Article Date: 11/1/2008

Become a Sports Vision Specialist
sports vision

Become a Sports Vision Specialist

You can score points with your patients and practice if you posses these four criteria.

KEVIN L. GEE, O.D., F.A.A.O., Houston

Cameron Zaragoza, age 10, wearing prescription sports-specific eyewear, uses the Bassin Anticipation timer, which tests reaction time, to improve his swing on the baseball field.

Roughly 84.5 million people participate "frequently" in sports and fitness activities; while about 91.2 million participate "occasionally" in sports and fitness activities, according to the Sporting Goods Manufacturing Association's Sports Participation in America (2008 edition) report. In addition, 63% of all six to 17-year-olds play at least one team sport, while team sports participation peaks at age 11, with 72% of children in this age group playing at least one team sport, the report reveals. Something else to consider: According to a 2005 Vision Service Plan (VSP) survey (the most recent), one in four U.S. children wear contact lenses or glasses while participating in a sport.
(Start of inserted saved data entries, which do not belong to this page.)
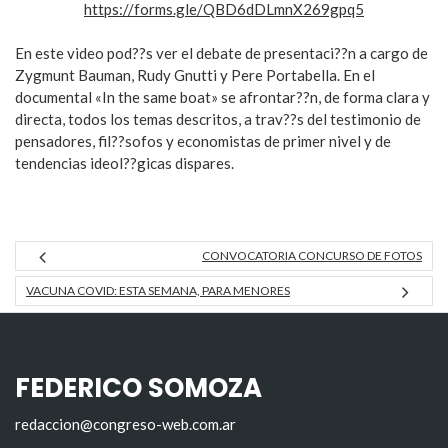
https://forms.gle/QBD6dDLmnX269gpq5
En este video pod??s ver el debate de presentaci??n a cargo de
Zygmunt Bauman, Rudy Gnutti y Pere Portabella. En el
documental «In the same boat» se afrontar??n, de forma clara y
directa, todos los temas descritos, a trav??s del testimonio de
pensadores, fil??sofos y economistas de primer nivel y de
tendencias ideol??gicas dispares.
CONVOCATORIA CONCURSO DE FOTOS
VACUNA COVID: ESTA SEMANA, PARA MENORES
FEDERICO SOMOZA
redaccion@congreso-web.com.ar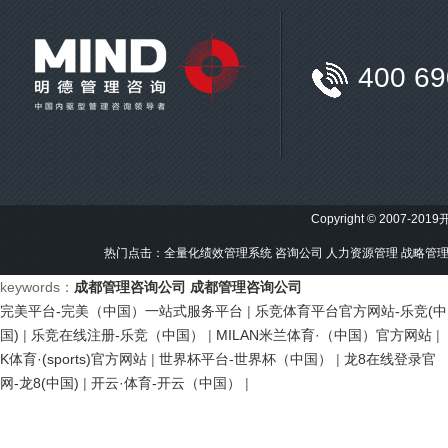
400 69
Copyright © 2007-201
热门点击：
全量化绩效管理系统
咨询公司
人力资源管理
战略管
keywords：
成都管理咨询公司
成都管理咨询公司
完美平台-完美（中国）一站式服务平台
|
乐竞体育平台官方网站-乐竞(中
国)
|
乐竞在线注册-乐竞（中国）
|
MILAN米兰体育·（中国）官方网站
|
K体育·(sports)官方网站
|
世界杯平台-世界杯（中国）
|
龙8在线登录官
网-龙8(中国)
|
开云·体育-开云（中国）
|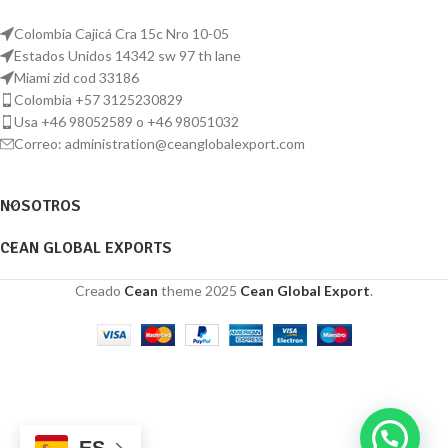
experiencia única con un producto
su versatilidad en la cocina, siendo
certificado y sostenible! El
perfectos para elaborar
Colombia Cajicá Cra 15c Nro 10-05
chontaduro colombiano es mucho
mermeladas, compotas, postres y
Estados Unidos 14342 sw 97 th lane
más que una fruta; es un pedacito
hasta platos salados. Al elegir
Miami zid cod 33186
de la selva amazónica en cada
nuestros higos, los distribuidores
Colombia +57 3125230829
bocado.
internacionales obtienen un
Usa +46 98052589 o +46 98051032
producto de alta calidad, con
Correo: administration@ceanglobalexport.com
certificación orgánica y una
demanda creciente en los
mercados globales. Suma a tu
NOSOTROS
catálogo un fruto que combina
tradición, sabor y beneficios para la
CEAN GLOBAL EXPORTS
salud!
Creado
Cean
theme
2025
Cean Global Export
.
ES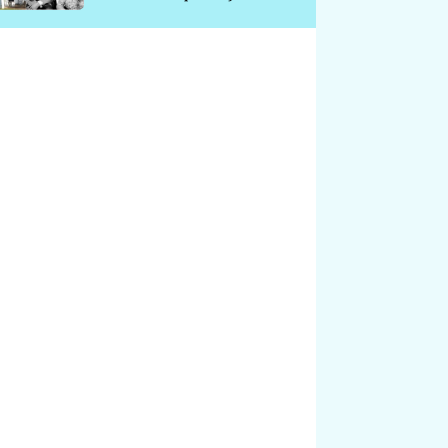
chátrá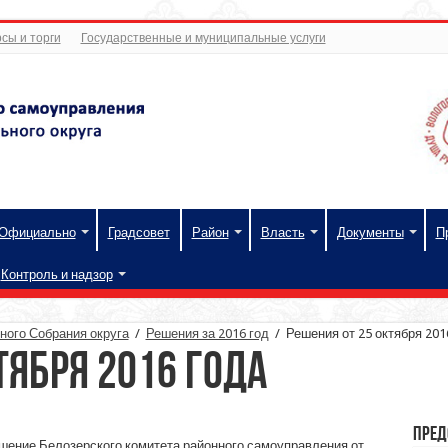
сы и торги
Государственные и муниципальные услуги
Официально
Градсовет
Район
Власть
Документы
П
Контроль и надзор
ого Собрания округа
/
Решения за 2016 год
/
Решения от 25 октября 201
тября 2016 года
Пред
шение Белозерского комитета районного самоуправления от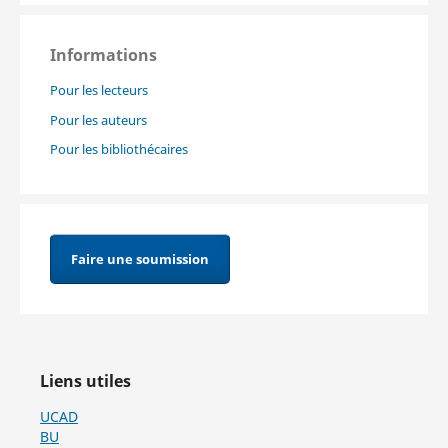
Informations
Pour les lecteurs
Pour les auteurs
Pour les bibliothécaires
Faire une soumission
Liens utiles
UCAD
BU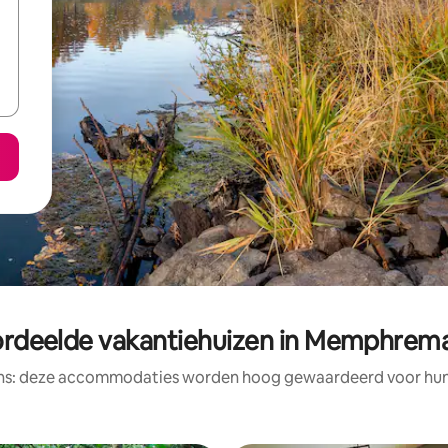
ordeelde vakantiehuizen in Memphre
ens: deze accommodaties worden hoog gewaardeerd voor hun l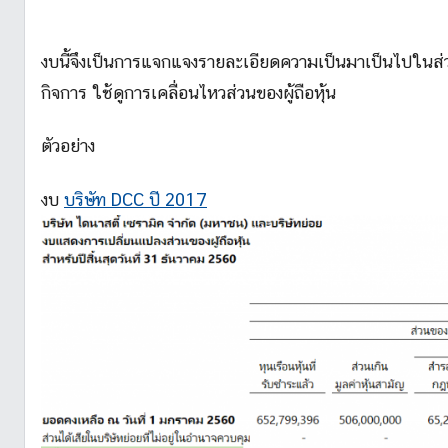
งบนี้จึงเป็นการแจกแจงรายละเอียดความเป็นมาเป็นไปในส่วน
กิจการ ใช้ดูการเคลื่อนไหวส่วนของผู้ถือหุ้น
ตัวอย่าง
งบ
บริษัท DCC ปี 2017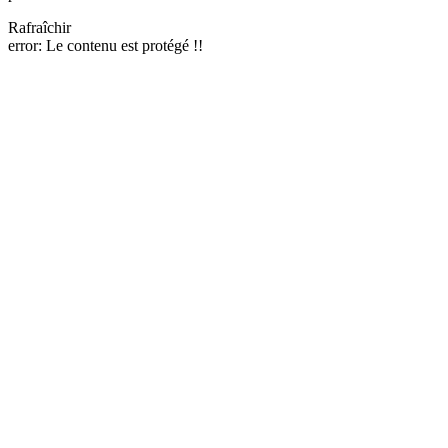
Rafraîchir
error:
Le contenu est protégé !!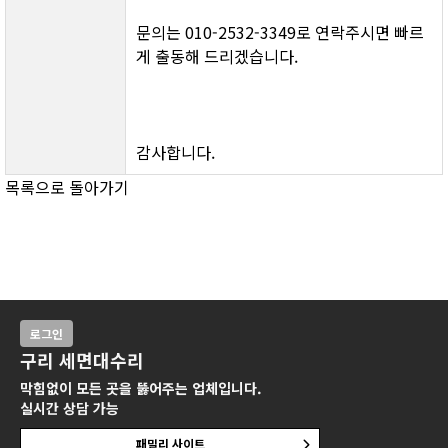
문의는 010-2532-3349로 연락주시면 빠르
게 출동해 드리겠습니다.
감사합니다.
목록으로 돌아가기
로그인
구리 세면대수리
막힘없이 모든 곳을 뚫어주는 업체입니다.
실시간 상담 가능
패밀리 사이트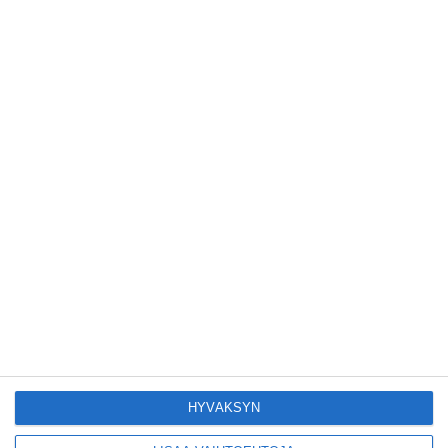
Kruunuvuorensilta
avautui kevyelle
liikenteelle etuajassa
Lue lisää
Kodikas kahvila
Flemarilla yhdistää
kukat ja itse leivotut
pullat
Lue lisää
Pitbull sai lisäkonsertin
Helsinkiin I'm Back -
kiertueelleen
Lue lisää
HYVÄKSYN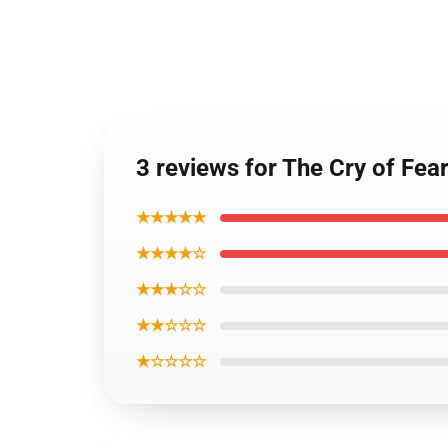
3 reviews for The Cry of Fe
★★★★★
★★★★☆
★★★☆☆
★★☆☆☆
★☆☆☆☆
Add to these statistics that vision plays a significant role in sports and that every athlete — regardless of age and sport — wants to perform better than he currently does, and it becomes clear (pun intended) that we, as optometrists, are in an excellent position to help athletes improve their game via sports vision.

Here, I discuss what you need to become a sports vision specialist.

1. Visual system knowledge

Sports vision requires correcting and/or improving the visual system (i.e. visual acuity, contrast sensitivity/spatial frequency, stereopsis, color discrimination, glare, ocular alignment/motility, etc.) to its most optimal degree to meet the visual needs of individual athletic activities, such as soccer, tennis, baseball, football, lacrosse, etc.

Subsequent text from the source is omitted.